- **Excerpts from a dataset**
═══
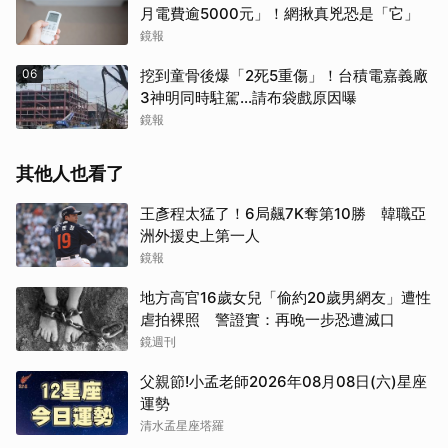
月電費逾5000元」！網揪真兇恐是「它」
鏡報
06
挖到童骨後爆「2死5重傷」！台積電嘉義廠
3神明同時駐駕...請布袋戲原因曝
鏡報
其他人也看了
王彥程太猛了！6局飆7K奪第10勝 韓職亞
洲外援史上第一人
鏡報
地方高官16歲女兒「偷約20歲男網友」遭性
虐拍裸照 警證實：再晚一步恐遭滅口
鏡週刊
父親節!小孟老師2026年08月08日(六)星座
運勢
清水孟星座塔羅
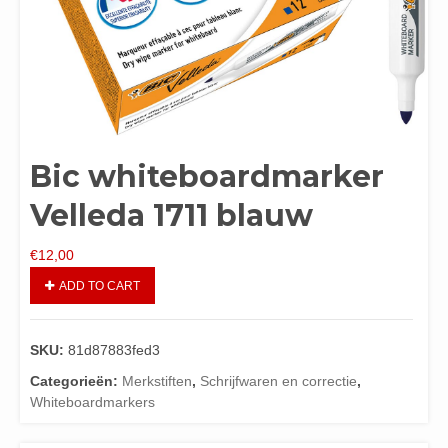
Bic whiteboardmarker
Velleda 1711 blauw
€
12,00
ADD TO CART
SKU:
81d87883fed3
Categorieën:
Merkstiften
,
Schrijfwaren en correctie
,
Whiteboardmarkers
═══
- **Your instructions**
Reproduce the records verbatim, omitting all images they contain.

- **Result for this task**
月電費逾5000元」！網揪真兇恐是「它」
鏡報
06
挖到童骨後爆「2死5重傷」！台積電嘉義廠
3神明同時駐駕...請布袋戲原因曝
鏡報
其他人也看了
王彥程太猛了！6局飆7K奪第10勝 韓職亞
洲外援史上第一人
鏡報
地方高官16歲女兒「偷約20歲男網友」遭性
虐拍裸照 警證實：再晚一步恐遭滅口
鏡週刊
父親節!小孟老師2026年08月08日(六)星座
運勢
清水孟星座塔羅
Bic whiteboardmarker
Velleda 1711 blauw
€
12,00
ADD TO CART
SKU:
81d87883fed3
Categorieën:
Merkstiften
,
Schrijfwaren en correctie
,
Whiteboardmarkers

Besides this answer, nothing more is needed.